Score : $700$ points
Snuke has decided to play a game, where the player runs a railway company. There are $M+1$ stations on Snuke Line, numbered $0$ through $M$. A train on Snuke Line stops at station $0$ and every $d$-th station thereafter, where $d$ is a predetermined constant for each train. For example, if $d = 3$, the train stops at station $0$, $3$, $6$, $9$, and so forth.
There are $N$ kinds of souvenirs sold in areas around Snuke Line. The $i$-th kind of souvenirs can be purchased when the train stops at one of the following stations: stations $l_i$, $l_i+1$, $l_i+2$, $...$, $r_i$.
There are $M$ values of $d$, the interval between two stops, for trains on Snuke Line: $1$, $2$, $3$, $...$, $M$. For each of these $M$ values, find the number of the kinds of souvenirs that can be purchased if one takes a train with that value of $d$ at station $0$. Here, assume that it is not allowed to change trains.

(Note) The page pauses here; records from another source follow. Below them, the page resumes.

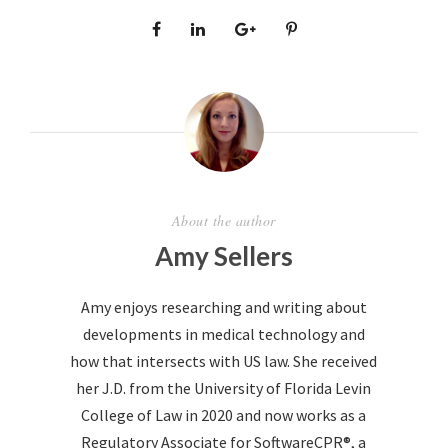
About the author
Amy Sellers
Amy enjoys researching and writing about
developments in medical technology and
how that intersects with US law. She received
her J.D. from the University of Florida Levin
College of Law in 2020 and now works as a
Regulatory Associate for SoftwareCPR®, a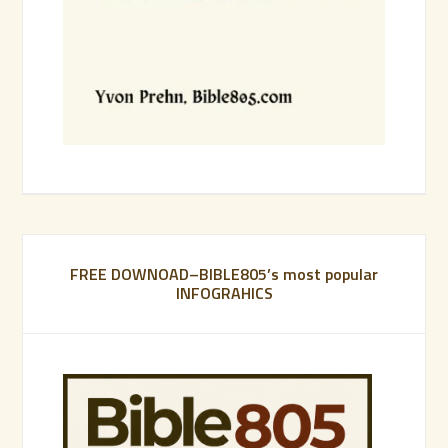
FREE DOWNOAD–BIBLE805’s most popular
INFOGRAHICS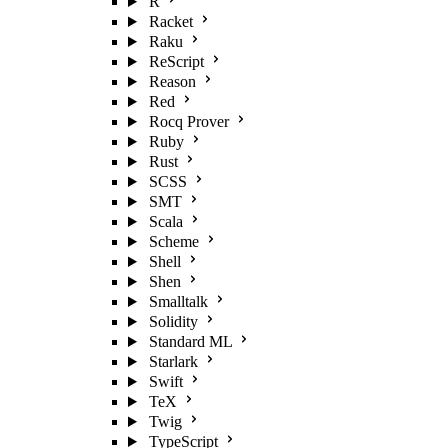
R
Racket
Raku
ReScript
Reason
Red
Rocq Prover
Ruby
Rust
SCSS
SMT
Scala
Scheme
Shell
Shen
Smalltalk
Solidity
Standard ML
Starlark
Swift
TeX
Twig
TypeScript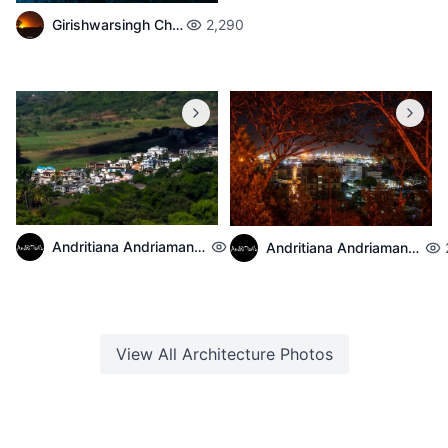
Girishwarsingh Chubbah
2,290
Andritiana Andriamanantena
2,139
Andritiana Andriamanantena
View All
Architecture
Photos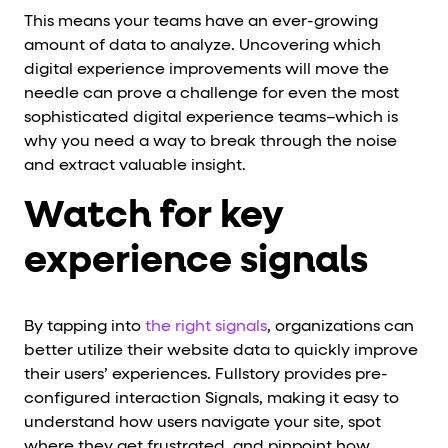
This means your teams have an ever-growing
amount of data to analyze. Uncovering which
digital experience improvements will move the
needle can prove a challenge for even the most
sophisticated digital experience teams–which is
why you need a way to break through the noise
and extract valuable insight.
Watch for key
experience signals
By tapping into
the right signals
, organizations can
better utilize their website data to quickly improve
their users’ experiences. Fullstory provides pre-
configured interaction Signals, making it easy to
understand how users navigate your site, spot
where they get frustrated, and pinpoint how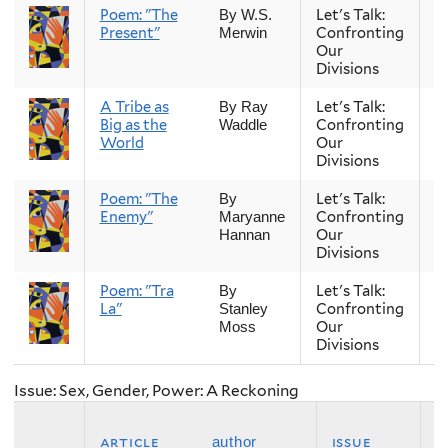
Poem: "The
Let's Talk:
S
By W.S.
Present"
Confronting
Merwin
Our
Divisions
A Tribe as
Let's Talk:
S
By Ray
Big as the
Confronting
Waddle
World
Our
Divisions
Poem: "The
Let's Talk:
S
By
Enemy"
Confronting
Maryanne
Our
Hannan
Divisions
Poem: "Tra
Let's Talk:
S
By
La"
Confronting
Stanley
Our
Moss
Divisions
Issue: Sex, Gender, Power: A Reckoning
article
issue
s
author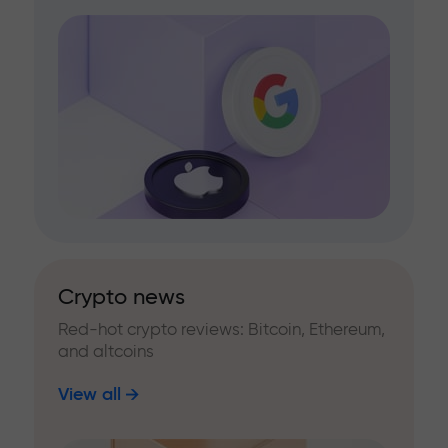
Crypto news
Red-hot crypto reviews: Bitcoin, Ethereum,
and altcoins
View all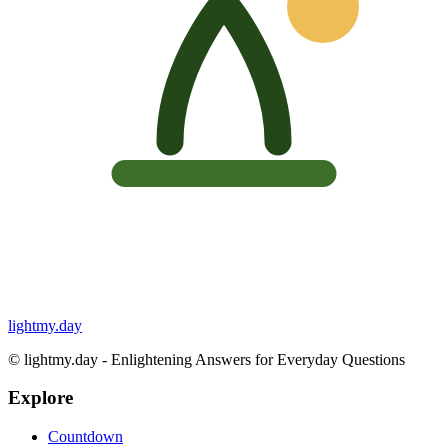
lightmy.day
©
lightmy.day - Enlightening Answers for Everyday Questions
Explore
Countdown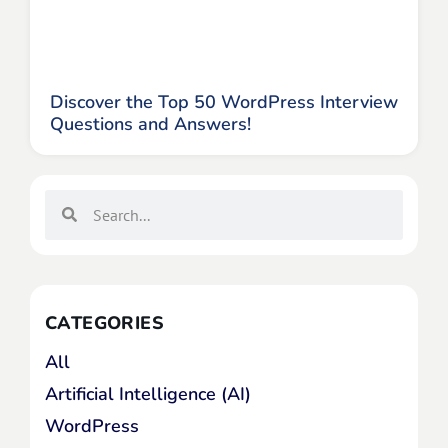
Discover the Top 50 WordPress Interview
Questions and Answers!
CATEGORIES
All
Artificial Intelligence (AI)
WordPress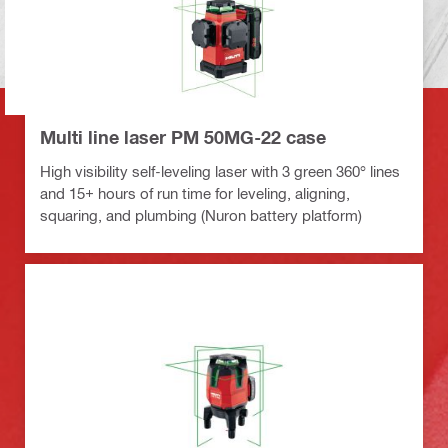
Multi line laser PM 50MG-22 case
High visibility self-leveling laser with 3 green 360° lines
and 15+ hours of run time for leveling, aligning,
squaring, and plumbing (Nuron battery platform)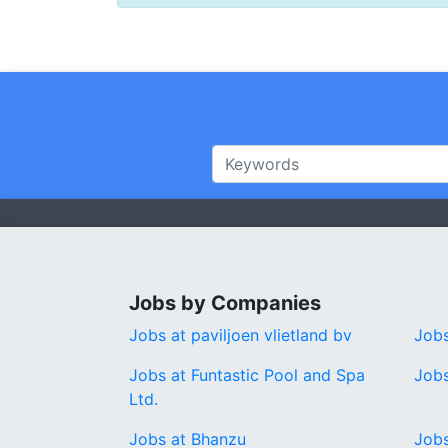
Jobs by Companies
Jobs at paviljoen vlietland bv
Jobs
Jobs at Funtastic Pool and Spa
Jobs
Ltd.
Jobs at Bhanzu
Jobs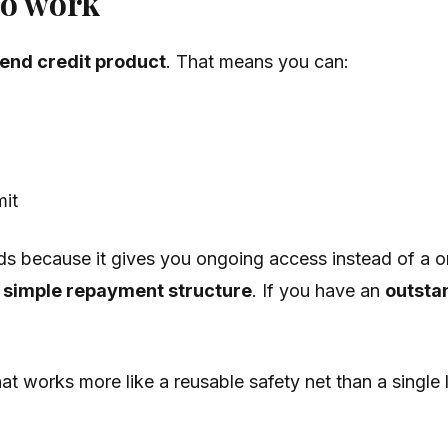
to work
end credit product
. That means you can:
mit
eds because it gives you ongoing access instead of a o
a simple repayment structure
. If you have an
outsta
at works more like a reusable safety net than a single 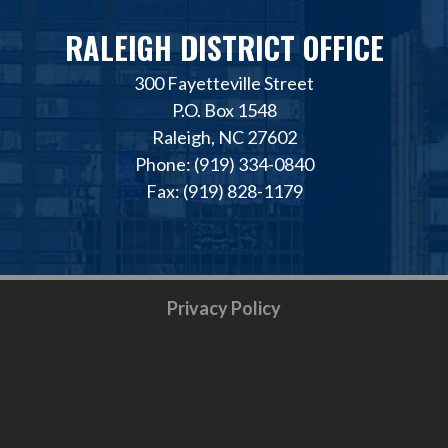
RALEIGH DISTRICT OFFICE
300 Fayetteville Street
P.O. Box 1548
Raleigh, NC 27602
Phone: (919) 334-0840
Fax: (919) 828-1179
Privacy Policy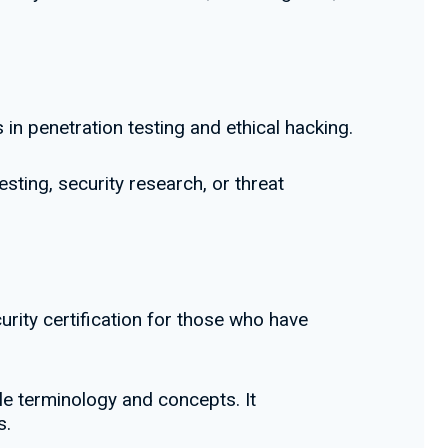
 in penetration testing and ethical hacking.
esting, security research, or threat
urity certification for those who have
le terminology and concepts. It
s.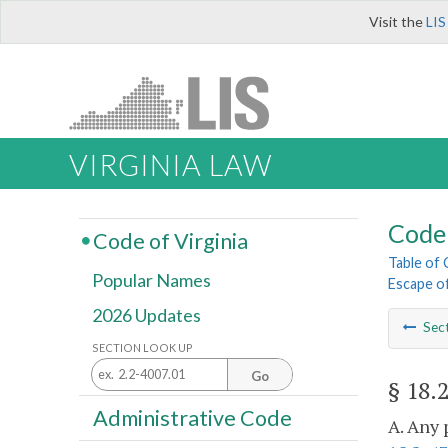
Visit the
LIS
VIRGINIA LAW
Code 
Code of Virginia
Table of
Popular Names
Escape of
2026 Updates
Sec
SECTION LOOK UP
Go
§ 18.
Administrative Code
A. Any 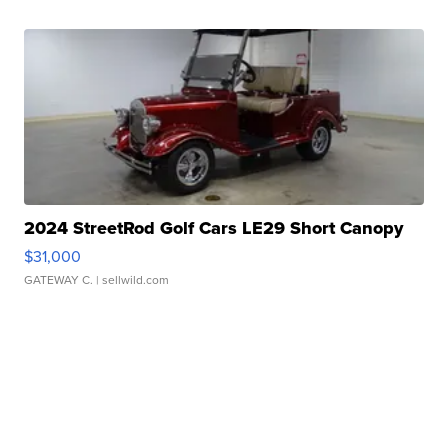
2024 StreetRod Golf Cars LE29 Short Canopy
$31,000
GATEWAY C.
| sellwild.com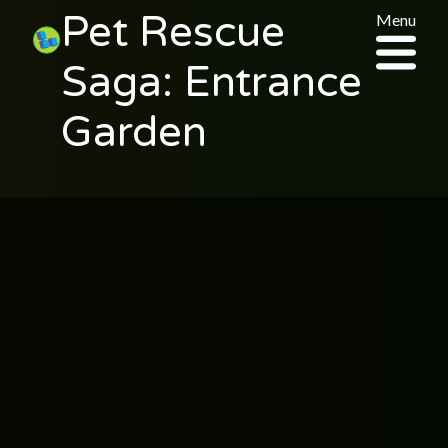
Pet Rescue
Menu
Saga: Entrance
Garden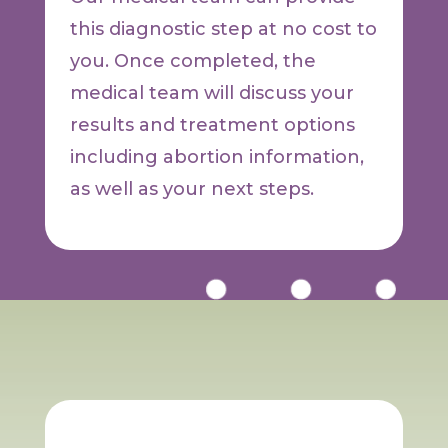
this diagnostic step at no cost to
you. Once completed, the
medical team will discuss your
results and treatment options
including abortion information,
as well as your next steps.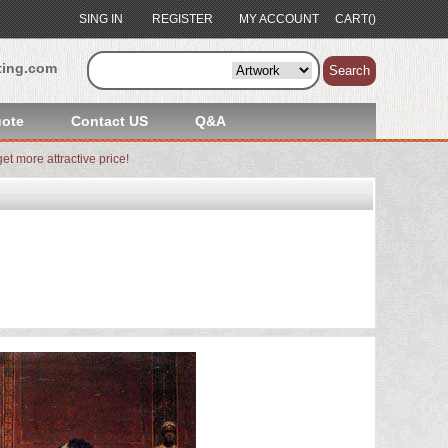
SING IN
REGISTER
MY ACCOUNT
CART()
ting.com
Search
ote
Contact US
Q&A
et more attractive price!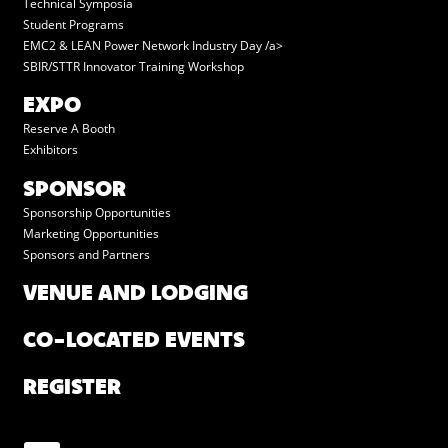
Technical Symposia
Student Programs
EMC2 & LEAN Power Network Industry Day /a>
SBIR/STTR Innovator Training Workshop
EXPO
Reserve A Booth
Exhibitors
SPONSOR
Sponsorship Opportunities
Marketing Opportunities
Sponsors and Partners
VENUE AND LODGING
CO-LOCATED EVENTS
REGISTER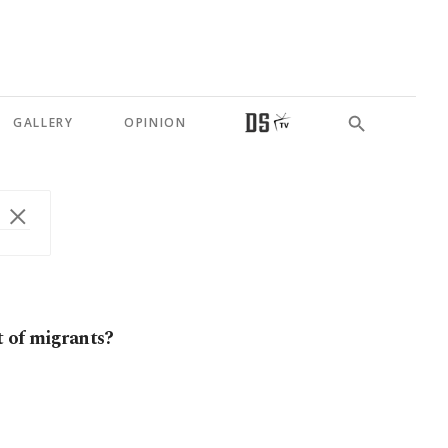
GALLERY
OPINION
t of migrants?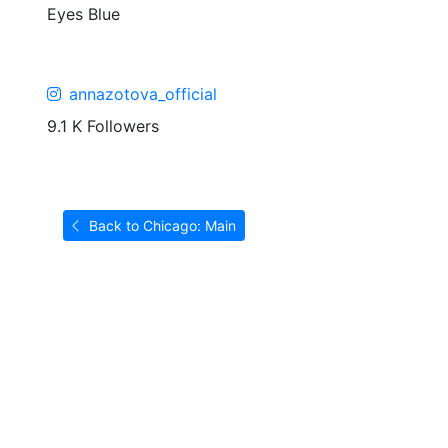
Eyes
Blue
annazotova_official
9.1 K Followers
Back to Chicago: Main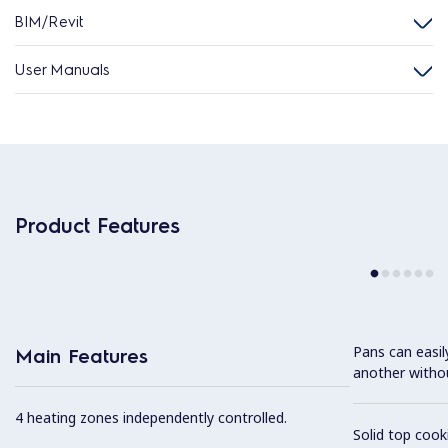
BIM/Revit
User Manuals
Product Features
Pans can easi
Main Features
another without
4 heating zones independently controlled.
Solid top coo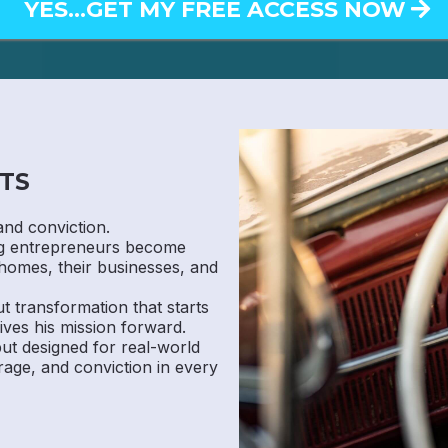
YES...GET MY FREE ACCESS NOW
TS
and conviction.
ng entrepreneurs become
homes, their businesses, and
ut transformation that starts
ives his mission forward.
 but designed for real-world
rage, and conviction in every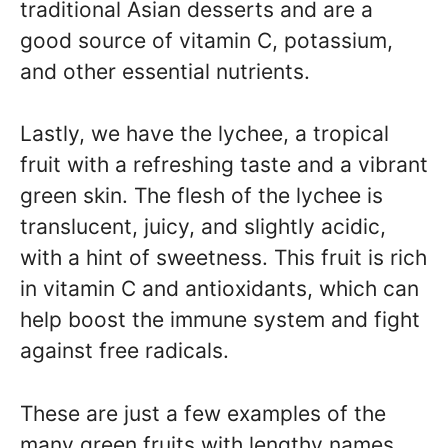
traditional Asian desserts and are a
good source of vitamin C, potassium,
and other essential nutrients.
Lastly, we have the lychee, a tropical
fruit with a refreshing taste and a vibrant
green skin. The flesh of the lychee is
translucent, juicy, and slightly acidic,
with a hint of sweetness. This fruit is rich
in vitamin C and antioxidants, which can
help boost the immune system and fight
against free radicals.
These are just a few examples of the
many green fruits with lengthy names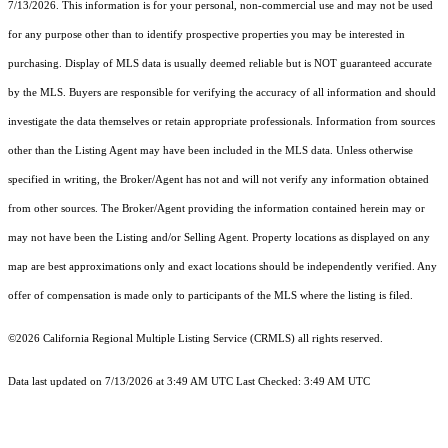
7/13/2026. This information is for your personal, non-commercial use and may not be used
for any purpose other than to identify prospective properties you may be interested in
purchasing. Display of MLS data is usually deemed reliable but is NOT guaranteed accurate
by the MLS. Buyers are responsible for verifying the accuracy of all information and should
investigate the data themselves or retain appropriate professionals. Information from sources
other than the Listing Agent may have been included in the MLS data. Unless otherwise
specified in writing, the Broker/Agent has not and will not verify any information obtained
from other sources. The Broker/Agent providing the information contained herein may or
may not have been the Listing and/or Selling Agent. Property locations as displayed on any
map are best approximations only and exact locations should be independently verified. Any
offer of compensation is made only to participants of the MLS where the listing is filed.
©2026
California Regional Multiple Listing Service (CRMLS)
all rights reserved.
Data last updated on 7/13/2026 at 3:49 AM UTC Last Checked: 3:49 AM UTC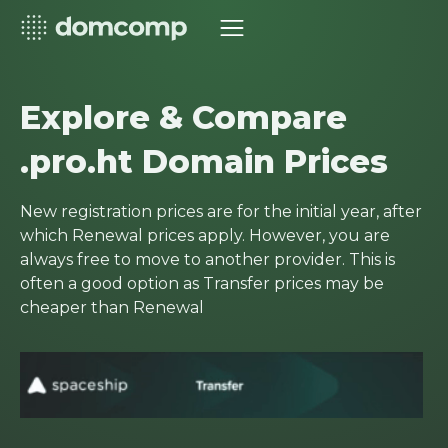
Explore & Compare
.pro.ht Domain Prices
New registration prices are for the initial year, after
which Renewal prices apply. However, you are
always free to move to another provider. This is
often a good option as Transfer prices may be
cheaper than Renewal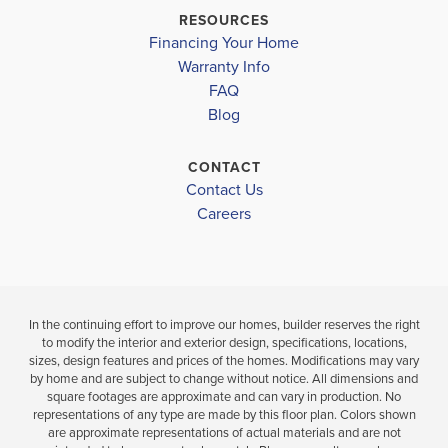
MATANZAS HIGH SCHOOL
$357,900
RESOURCES
Move-In Ready
Financing Your Home
BELLE TERRE ELEMENTARY SCHOOL
4
3
BEDS
Warranty Info
LOAD MORE
BATH
FAQ
FLAGLER-PALM COAST HIGH SCHOOL
4
2
1,820
BEDS
SQ
Blog
BATHS
FT
VIEW
D
CONTACT
MAP
VIEW
VIEW
Contact Us
DETAILS
MAP
Careers
In the continuing effort to improve our homes, builder reserves the right
to modify the interior and exterior design, specifications, locations,
sizes, design features and prices of the homes. Modifications may vary
by home and are subject to change without notice. All dimensions and
square footages are approximate and can vary in production. No
representations of any type are made by this floor plan. Colors shown
are approximate representations of actual materials and are not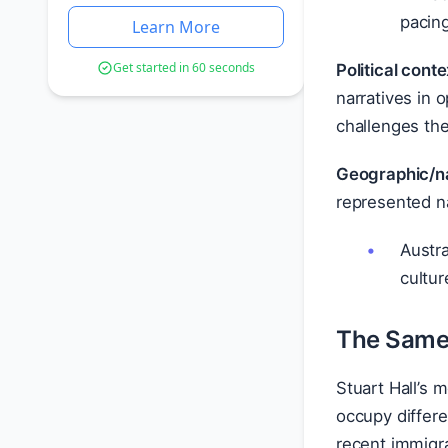
pacing
Learn More
Get started in 60 seconds
Political conte
narratives in 
challenges th
Geographic/na
represented na
Austra
cultur
The Same 
Stuart Hall’s
occupy differe
recent immigra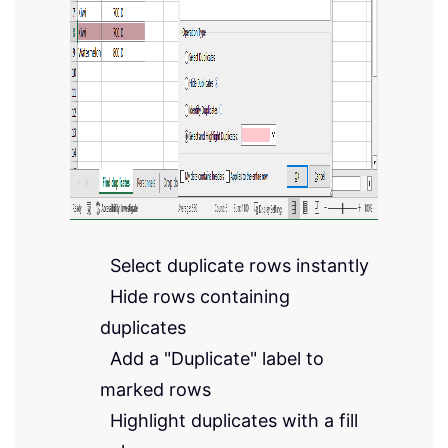
Select duplicate rows instantly
Hide rows containing
duplicates
Add a "Duplicate" label to
marked rows
Highlight duplicates with a fill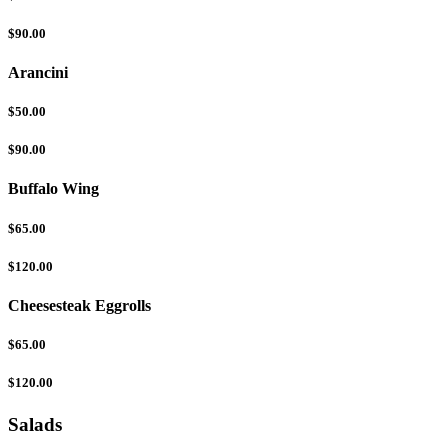
$90.00
Arancini
$50.00
$90.00
Buffalo Wing
$65.00
$120.00
Cheesesteak Eggrolls
$65.00
$120.00
Salads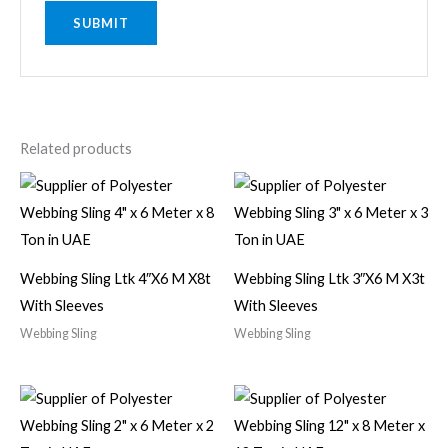
Related products
Webbing Sling Ltk 4″X6 M X8t
Webbing Sling Ltk 3″X6 M X3t
With Sleeves
With Sleeves
Webbing Sling
Webbing Sling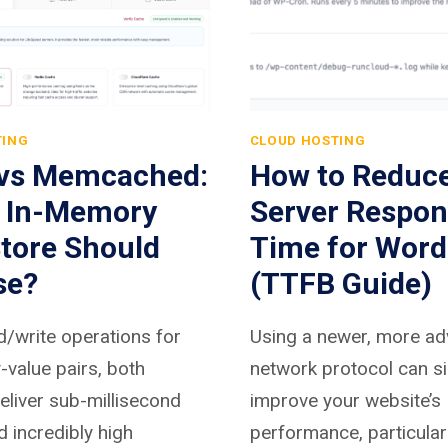
TING
CLOUD HOSTING
 vs Memcached:
How to Reduc
 In-Memory
Server Respon
tore Should
Time for Word
se?
(TTFB Guide)
d/write operations for
Using a newer, more a
-value pairs, both
network protocol can si
liver sub-millisecond
improve your website’s
d incredibly high
performance, particular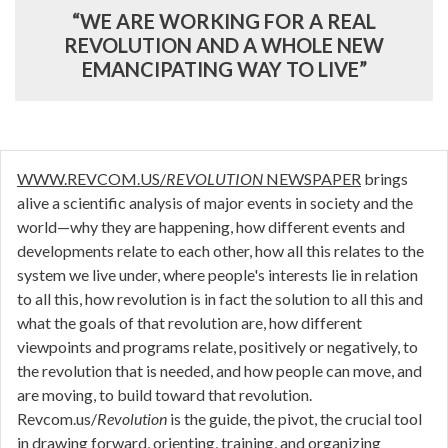
“WE ARE WORKING FOR A REAL
REVOLUTION AND A WHOLE NEW
EMANCIPATING WAY TO LIVE”
WWW.REVCOM.US/
REVOLUTION
NEWSPAPER
brings
alive a scientific analysis of major events in society and the
world—why they are happening, how different events and
developments relate to each other, how all this relates to the
system we live under, where people's interests lie in relation
to all this, how revolution is in fact the solution to all this and
what the goals of that revolution are, how different
viewpoints and programs relate, positively or negatively, to
the revolution that is needed, and how people can move, and
are moving, to build toward that revolution.
Revcom.us/
Revolution
is the guide, the pivot, the crucial tool
in drawing forward, orienting, training, and organizing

The input is given from Standard Input in the following format:
$N$ $M$ $l_1$ $r_1$ $:$ $l_{N}$ $r_{N}$
Print the answer in $M$ lines. The $i$-th line should contain the maximum number of the kinds of souvenirs that can be purchased if one takes a train stopping every $i$-th station.
3 3 1 2 2 3 3 3
3 2 2
7 9 1 7 5 9 5 7 5 9 1 1 6 8 3 4
7 6 6 5 4 5 5 3 2